The ratio of people in Japan who are proud of the country’s “long history and traditions” reached a record 48.9 percent after Emperor Naruhito’s accession to the throne and the start of the new imperial era last year, a recent government survey has shown.
The figure was the highest since the government began asking what respondents are proud of regarding Japan and its people in 1991 as part of its annual survey on social awareness, the Cabinet Office said. It was 46.2 in a similar survey conducted in early 2019.
The nationwide survey covered 10,000 people 18 and older between Jan. 9 and 26, of whom 53.9 percent responded. In multiple answers, 56.4 percent of respondents in the survey — the results of which were released in late March — cited “good public safety” and 52.3 percent touched on Japan’s “natural beauty.”

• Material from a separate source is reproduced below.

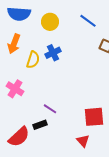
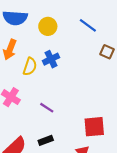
purple line: (50, 109) -> (47, 108), moved
black rectangle: (40, 125) -> (46, 140), moved

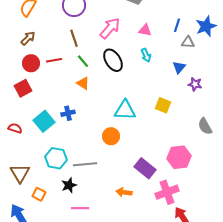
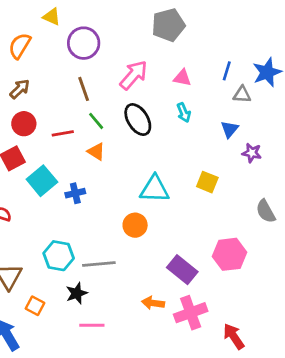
red line: (54, 60) -> (63, 133), moved
cyan square: (44, 121) -> (42, 181), moved
pink cross: (167, 192) -> (191, 313), moved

Similarly, 30.3 percent named “health care and welfare” as an area heading in a better direction, followed by “public safety” at 21.0 percent and “science and technology” at 20.5 percent.
The survey also found 62.2 percent are generally satisfied with society, compared with 37.0 percent who said they are not.
Meanwhile, 31.5 percent of respondents believe economic conditions are heading south in Japan, up 5.0 percentage points from the previous year, the survey showed.
The rate reflects the impact of last October’s consumption tax hike but not the coronavirus pandemic that has rocked Japan and the globe.
In multiple answers to a question about what areas respondents think are heading in an undesirable direction in Japan, 39.4 percent said “the state’s fiscal condition,” and 26.3 percent said “regional disparities.”
Similarly, 24.9 percent called “prices” a source of concern for Japan and 24.5 percent cited “diplomacy” amid the lack of progress on territorial disputes with Russia and the issue of North Korea’s abduction of Japanese nationals in the 1970s and 1980s.